§ **What you have to do**: Every record should be copied exactly, except that pictures are to be omitted.
==== Provided entries ====
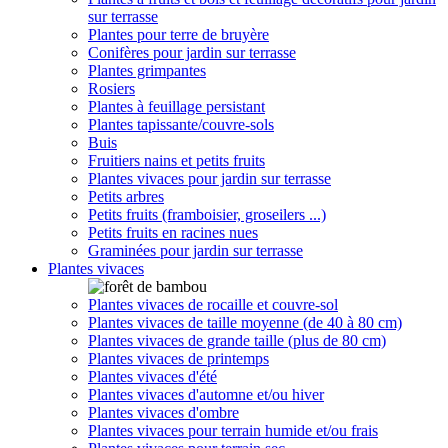
sur terrasse
Plantes pour terre de bruyère
Conifères pour jardin sur terrasse
Plantes grimpantes
Rosiers
Plantes à feuillage persistant
Plantes tapissante/couvre-sols
Buis
Fruitiers nains et petits fruits
Plantes vivaces pour jardin sur terrasse
Petits arbres
Petits fruits (framboisier, groseilers ...)
Petits fruits en racines nues
Graminées pour jardin sur terrasse
Plantes vivaces
Plantes vivaces de rocaille et couvre-sol
Plantes vivaces de taille moyenne (de 40 à 80 cm)
Plantes vivaces de grande taille (plus de 80 cm)
Plantes vivaces de printemps
Plantes vivaces d'été
Plantes vivaces d'automne et/ou hiver
Plantes vivaces d'ombre
Plantes vivaces pour terrain humide et/ou frais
====
§ **Written solution**:
sur terrasse
Plantes pour terre de bruyère
Conifères pour jardin sur terrasse
Plantes grimpantes
Rosiers
Plantes à feuillage persistant
Plantes tapissante/couvre-sols
Buis
Fruitiers nains et petits fruits
Plantes vivaces pour jardin sur terrasse
Petits arbres
Petits fruits (framboisier, groseilers ...)
Petits fruits en racines nues
Graminées pour jardin sur terrasse
Plantes vivaces
Plantes vivaces de rocaille et couvre-sol
Plantes vivaces de taille moyenne (de 40 à 80 cm)
Plantes vivaces de grande taille (plus de 80 cm)
Plantes vivaces de printemps
Plantes vivaces d'été
Plantes vivaces d'automne et/ou hiver
Plantes vivaces d'ombre
Plantes vivaces pour terrain humide et/ou frais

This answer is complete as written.